Search
Question: differential gene expression
0
4.2 years ago by
Barcelona
Pau Marc Muñoz Torres20 wrote:

Hi everybody.

I'm trying to study differential gene expression in an affymetrix array. My data is composed by 1 array with 4 cells, each one with different conditions. I'm interested on compare all cells in pairs, i.e if I have cels a b c d i want to compare ab, ac, ad, bc, bd and cd.

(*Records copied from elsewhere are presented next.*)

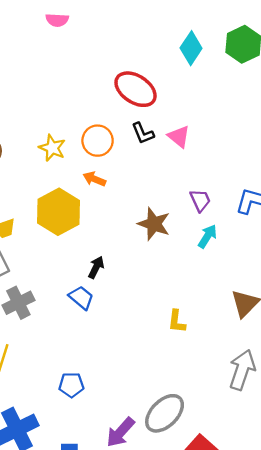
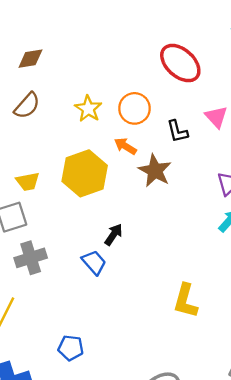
black L-shape: (143, 133) -> (177, 131), moved
brown star: (154, 224) -> (155, 171), moved
yellow L-shape: (177, 321) -> (185, 301), size x1.4

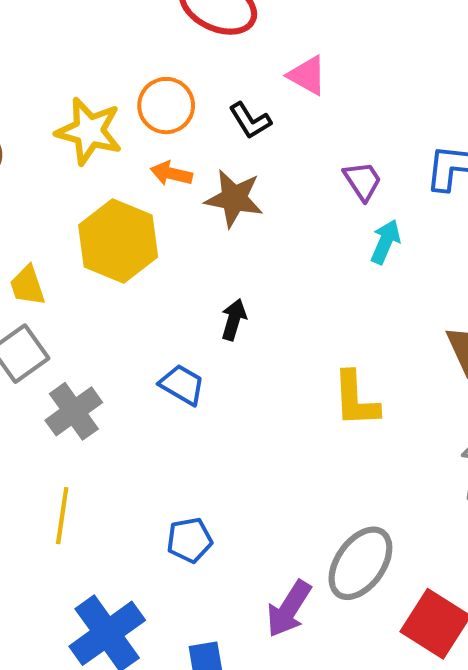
yellow star: (88, 109) -> (89, 131), size x1.4
yellow trapezoid: (28, 182) -> (27, 286), turned 100
black arrow: (114, 234) -> (234, 320), moved

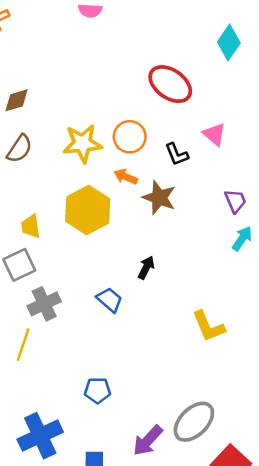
yellow star: (89, 131) -> (82, 143), turned -30
yellow L-shape: (356, 399) -> (208, 326), turned -30
yellow line: (62, 516) -> (23, 345), moved

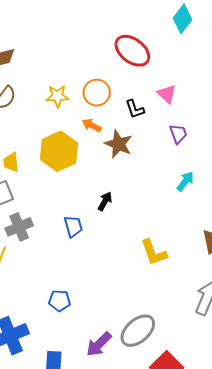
yellow star: (82, 143) -> (57, 96), size x0.7
purple trapezoid: (235, 201) -> (178, 134), moved
blue trapezoid: (110, 300) -> (73, 226), turned 30

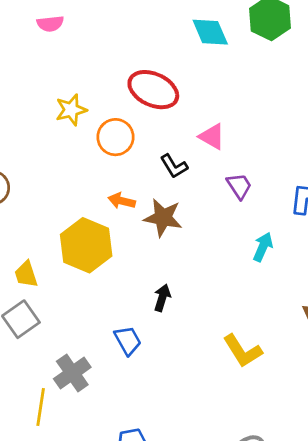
cyan diamond: (182, 19) -> (210, 32), turned -48
orange circle: (97, 93) -> (115, 137), moved
yellow star: (57, 96) -> (71, 110), moved
gray cross: (19, 227) -> (72, 373), moved

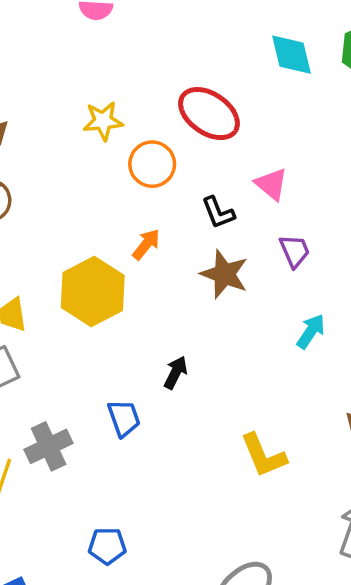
orange arrow: (122, 201) -> (146, 244), turned 105
brown star: (163, 218) -> (224, 274), moved

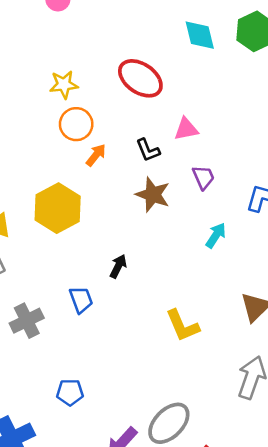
orange circle: (152, 164) -> (76, 124), moved
pink triangle: (271, 184) -> (186, 129), turned -50
orange arrow: (146, 244) -> (96, 155), moved

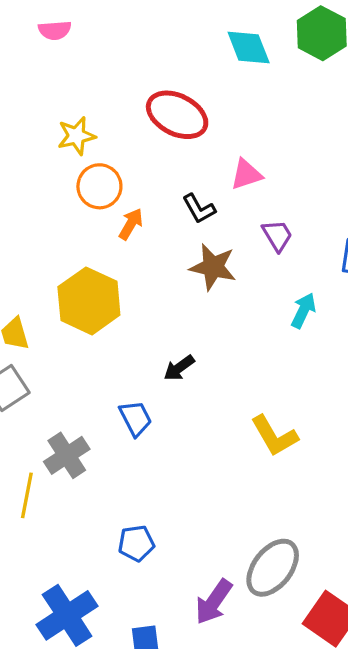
black arrow: (118, 266) -> (179, 368), turned -145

looking at bioconductor documentation i thought that the best approach was to do the following script for each pair (LV1LV2 is a pair in this case).

library(affy)
library(affycoretools)
library(limma)
LV1LV2 <- c("20050622_Fibro_LV1_U133A_ov.CEL","20050622_Fibro_LV2_U133A_ov.CEL")
SLV1LV2=c("LV1","LV2")
DataLV1LV2 <-ReadAffy(filenames=LV1LV2,sampleNames =  SLV1LV2)
hist(DataLV1LV2)
legend("topright", gsub("\\.[Cc][Ee][Ll]", "",sampleNames(DataLV1LV2)) , col = 1:ncol(DataLV1LV2), lty= 1:ncol(DataLV1LV2))
savePlot(filename="histoLV1LV2.png",type="png")

rLV1LV2=rma(DataLV1LV2)

#Diferencial expression for LV1LV2

GroupLV1LV2 <- factor(pData(DataLV1LV2)[,1 ] , levels = levels(pData(DataLV1LV2)[,1]))
designLV1LV2<- model.matrix(~GroupLV1LV2)
fitLV1LV2 <-lmFit(rLV1LV2,designLV1LV2)
fLV1LV2 <-eBayes(fitLV1LV2 )
tabLV1LV2 <- topTable(fitLV1LV2, coef = 2, adjust = "fdr", n = 50)
write.table(tabLV1LV2 ,file="DEGLV1LV2.xls",row.names=F, sep="\t")
write.csv(tabLV1LV2, file = "tabLV1LV250.csv",row.names=TRUE)
selectedLV1LV2<- p.adjust(fitLV1LV2$p.value[, 1]) <0.05 esetSelLV1LV2 <- eset [selectedLV1LV2, ] write.csv(esetSelLV1LV2, file = "SIGNIFICANTLV1LV250.csv",row.names=TRUE) heatmap(exprs(esetSelLV1LV2)) savePlot(filename="heatmapDataLV1LV2.png",type="png") After fLV1LV2 <-eBayes(fitLV1LV2 ), I get the following error : Error in ebayes(fit = fit, proportion = proportion, stdev.coef.lim = stdev.coef.lim, : No residual degrees of freedom in linear model fits  which seems to be caused by : • not passing the data properly • having only two samples. when i look at fitLV1LV2 summary i get summary(fitLV1LV2$coef)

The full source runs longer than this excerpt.